- Instructions for the task -
Output the lines of the records below exactly, beginning at their first line and ending at the line with "Enjeux éthiques liés à l’utilisation des"; include no pictures.

----- Material supplied -----

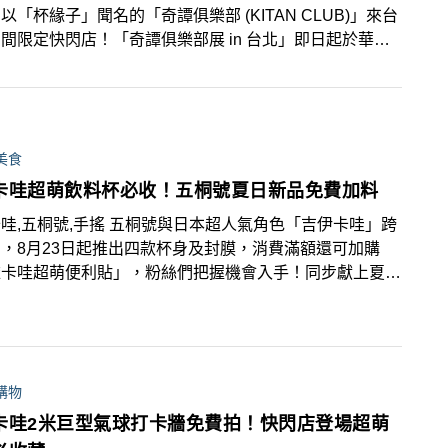
以「杯緣子」聞名的「奇譚俱樂部 (KITAN CLUB)」來台
間限定快閃店！「奇譚俱樂部展 in 台北」即日起於華山
4文化創意產業園區登場，吉伊卡哇、星之卡比以及杯緣子
百款人氣熱門扭蛋一次蒐集！
美食
卡哇超萌飲料杯必收！五桐號夏日新品免費加料
哇,五桐號,手搖 五桐號與日本超人氣角色「吉伊卡哇」跨
，8月23日起推出四款杯身及封膜，消費滿額還可加購
依卡哇超萌便利貼」，粉絲們把握機會入手！同步獻上夏季
芋見椰椰奶奶」和「青梅烏龍凍飲」，8月26日至9月15
動期間還可享有免費加料優惠！
購物
卡哇2米巨型氣球打卡牆免費拍！快閃店登場超萌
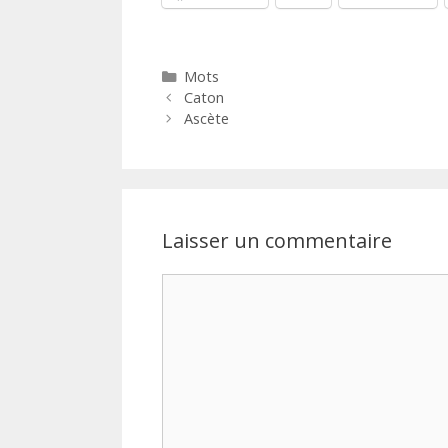
Catégories
Mots
Caton
Ascète
Laisser un commentaire
Commentaire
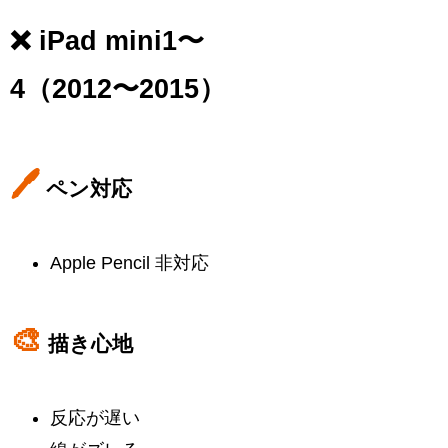
❌ iPad mini1〜
4（2012〜2015）
🖊
ペン対応
Apple Pencil 非対応
🎨
描き心地
反応が遅い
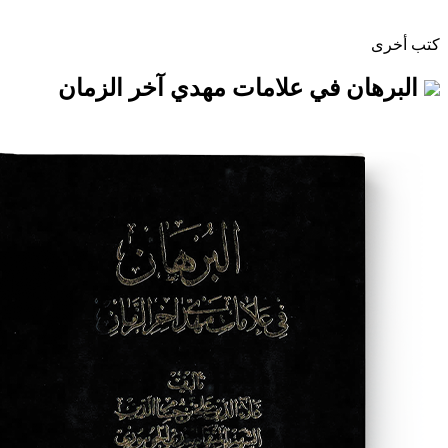
 في علامات مهدي آخر الزمان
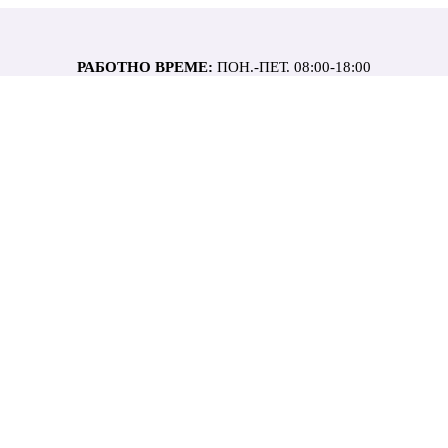
РАБОТНО ВРЕМЕ:
ПОН.-ПЕТ. 08:00-18:00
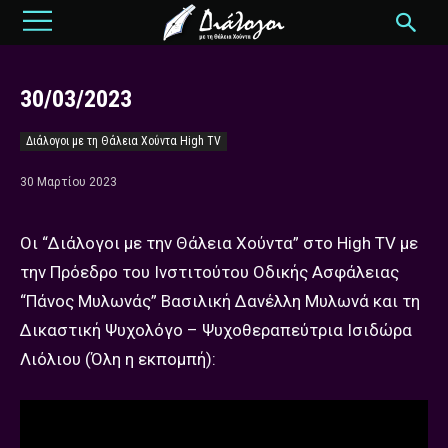
30/03/2023
Διάλογοι με τη Θάλεια Χούντα High TV
30 Μαρτίου 2023
Οι “Διάλογοι με την Θάλεια Χούντα” στο High TV με
την Πρόεδρο του Ινστιτούτου Οδικής Ασφάλειας
“Πάνος Μυλωνάς” Βασιλική Δανέλλη Μυλωνά και τη
Δικαστική Ψυχολόγο – Ψυχοθεραπεύτρια Ισιδώρα
Λιόλιου (Όλη η εκπομπή):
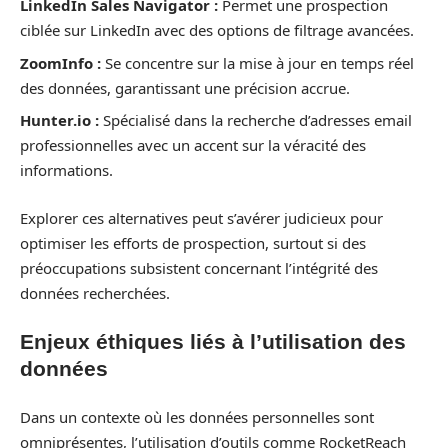
LinkedIn Sales Navigator :
Permet une prospection
ciblée sur LinkedIn avec des options de filtrage avancées.
ZoomInfo :
Se concentre sur la mise à jour en temps réel
des données, garantissant une précision accrue.
Hunter.io :
Spécialisé dans la recherche d’adresses email
professionnelles avec un accent sur la véracité des
informations.
Explorer ces alternatives peut s’avérer judicieux pour
optimiser les efforts de prospection, surtout si des
préoccupations subsistent concernant l’intégrité des
données recherchées.
Enjeux éthiques liés à l’utilisation des
données
Dans un contexte où les données personnelles sont
omniprésentes, l’utilisation d’outils comme RocketReach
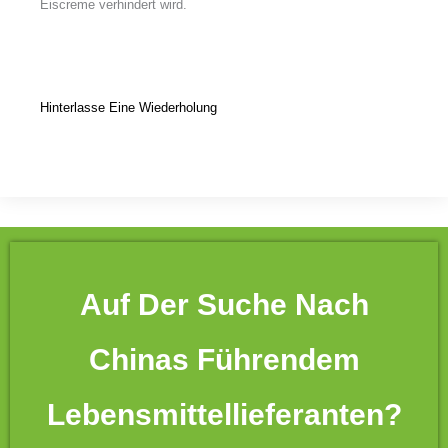
Eiscreme verhindert wird.
Hinterlasse Eine Wiederholung
Auf Der Suche Nach
Chinas Führendem
Lebensmittellieferanten?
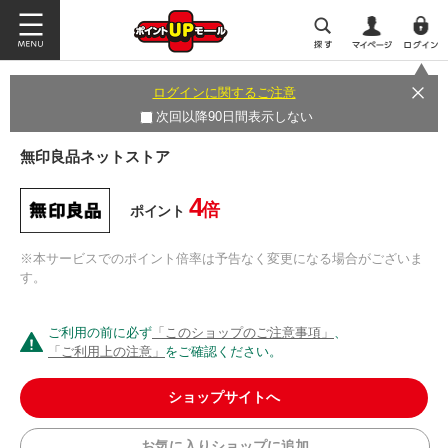
ログインに関するご注意
次回以降90日間表示しない
無印良品ネットストア
4
倍
ポイント
※本サービスでのポイント倍率は予告なく変更になる場合がございま
す。
ご利用の前に必ず
「このショップのご注意事項」
、
「ご利用上の注意」
をご確認ください。
ショップサイトへ
お気に入りショップに追加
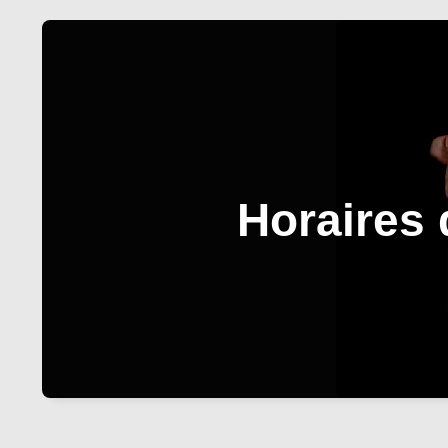
Horaires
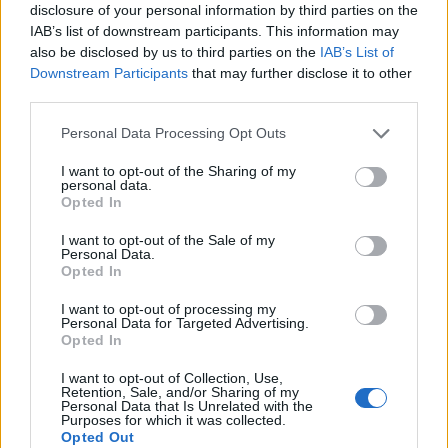
Η Volkswagen παρουσιάζει το νέο
disclosure of your personal information by third parties on the
IAB’s list of downstream participants. This information may
T-Roc
also be disclosed by us to third parties on the
IAB’s List of
Downstream Participants
that may further disclose it to other
third parties.
Personal Data Processing Opt Outs
I want to opt-out of the Sharing of my
personal data.
Opted In
I want to opt-out of the Sale of my
Personal Data.
Opted In
I want to opt-out of processing my
Personal Data for Targeted Advertising.
Opted In
I want to opt-out of Collection, Use,
Retention, Sale, and/or Sharing of my
Personal Data that Is Unrelated with the
Purposes for which it was collected.
TheCars.gr
|
12/02/2026 13:00
Opted Out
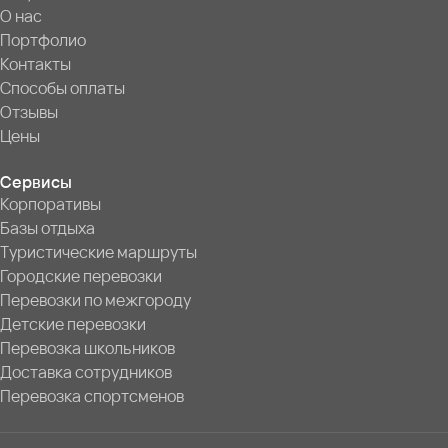
О нас
Портфолио
Контакты
Способы оплаты
Отзывы
Цены
Сервисы
Корпоративы
Базы отдыха
Туристические маршруты
Городские перевозки
Перевозки по межгороду
Детские перевозки
Перевозка школьников
Доставка сотрудников
Перевозка спортсменов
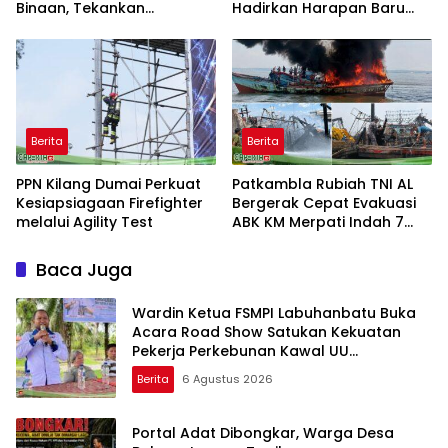
Binaan, Tekankan
Hadirkan Harapan Baru
Kebersihan dan Ketertiban
dari Ternak Bebek Petelur
Berita
Berita
PPN Kilang Dumai Perkuat
Patkambla Rubiah TNI AL
Kesiapsiagaan Firefighter
Bergerak Cepat Evakuasi
melalui Agility Test
ABK KM Merpati Indah 7
Yang Terbakar Di Laut
Baca Juga
Wardin Ketua FSMPI Labuhanbatu Buka
Acara Road Show Satukan Kekuatan
Pekerja Perkebunan Kawal UU
Ketenagakerjaan Baru
Berita
6 Agustus 2026
Portal Adat Dibongkar, Warga Desa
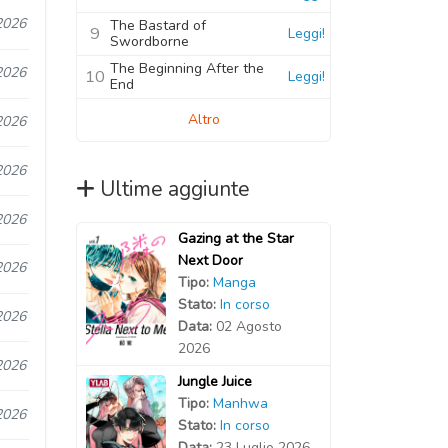
2026
The Bastard of
9
Leggi!
Swordborne
The Beginning After the
2026
10
Leggi!
End
Altro
2026
2026
Ultime aggiunte
2026
Gazing at the Star
Next Door
2026
Tipo:
Manga
Stato:
In corso
2026
Data:
02 Agosto
2026
2026
Jungle Juice
Tipo:
Manhwa
2026
Stato:
In corso
Data:
23 Luglio 2026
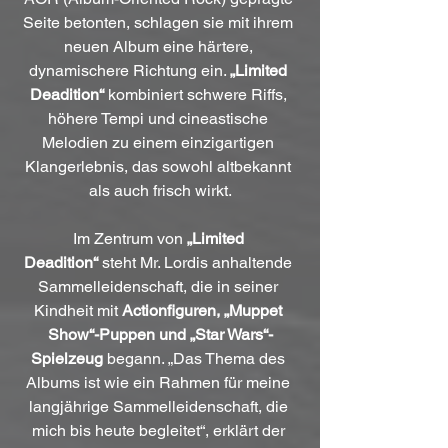
Seite betonten, schlagen sie mit ihrem 
neuen Album eine härtere, 
dynamischere Richtung ein. 
„Limited 
Deadition“
 kombiniert schwere Riffs, 
höhere Tempi und cineastische 
Melodien zu einem einzigartigen 
Klangerlebnis, das sowohl altbekannt 
als auch frisch wirkt.
Im Zentrum von 
„Limited 
Deadition“
 steht Mr. Lordis anhaltende 
Sammelleidenschaft, die in seiner 
Kindheit mit 
Actionfiguren, „Muppet 
Show“-Puppen und „Star Wars“-
Spielzeug
 begann. „Das Thema des 
Albums ist wie ein Rahmen für meine 
langjährige Sammelleidenschaft, die 
mich bis heute begleitet“, erklärt der 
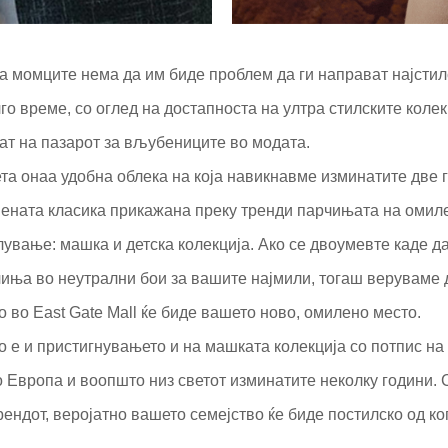
на момците нема да им биде проблем да ги направат најсти
о време, со оглед на достапноста на ултра стилските колек
дат на пазарот за вљубениците во модата.
та онаа удобна облека на која навикнавме изминатите две 
твената класика прикажана преку тренди парчињата на омил
илување: машка и детска колекција. Ако се двоумевте каде д
чиња во неутрални бои за вашите најмили, тогаш веруваме д
 во East Gate Mall ќе биде вашето ново, омилено место.
 е и пристигнувањето и на машката колекција со потпис на 
 Европа и воопшто низ светот изминатите неколку години.
рендот, веројатно вашето семејство ќе биде постилско од ког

-----

- Result of the task -
以「杯緣子」聞名的「奇譚俱樂部 (KITAN CLUB)」來台
間限定快閃店！「奇譚俱樂部展 in 台北」即日起於華山
4文化創意產業園區登場，吉伊卡哇、星之卡比以及杯緣子
百款人氣熱門扭蛋一次蒐集！
美食
卡哇超萌飲料杯必收！五桐號夏日新品免費加料
哇,五桐號,手搖 五桐號與日本超人氣角色「吉伊卡哇」跨
，8月23日起推出四款杯身及封膜，消費滿額還可加購
依卡哇超萌便利貼」，粉絲們把握機會入手！同步獻上夏季
芋見椰椰奶奶」和「青梅烏龍凍飲」，8月26日至9月15
動期間還可享有免費加料優惠！
購物
卡哇2米巨型氣球打卡牆免費拍！快閃店登場超萌
Catégories
Mots
Caton
Ascète
Laisser un commentaire
Commentaire
❌ iPad mini1〜
4（2012〜2015）
🖊
ペン対応
Apple Pencil 非対応
🎨
描き心地
反応が遅い
 في علامات مهدي آخر الزمان
РАБОТНО ВРЕМЕ:
ПОН.-ПЕТ. 08:00-18:00
30/03/2023
Διάλογοι με τη Θάλεια Χούντα High TV
30 Μαρτίου 2023
Οι “Διάλογοι με την Θάλεια Χούντα” στο High TV με
την Πρόεδρο του Ινστιτούτου Οδικής Ασφάλειας
“Πάνος Μυλωνάς” Βασιλική Δανέλλη Μυλωνά και τη
Δικαστική Ψυχολόγο – Ψυχοθεραπεύτρια Ισιδώρα
Λιόλιου (Όλη η εκπομπή):
LinkedIn Sales Navigator :
Permet une prospection
ciblée sur LinkedIn avec des options de filtrage avancées.
ZoomInfo :
Se concentre sur la mise à jour en temps réel
des données, garantissant une précision accrue.
Hunter.io :
Spécialisé dans la recherche d’adresses email
professionnelles avec un accent sur la véracité des
informations.
Explorer ces alternatives peut s’avérer judicieux pour
optimiser les efforts de prospection, surtout si des
préoccupations subsistent concernant l’intégrité des
données recherchées.
Enjeux éthiques liés à l’utilisation des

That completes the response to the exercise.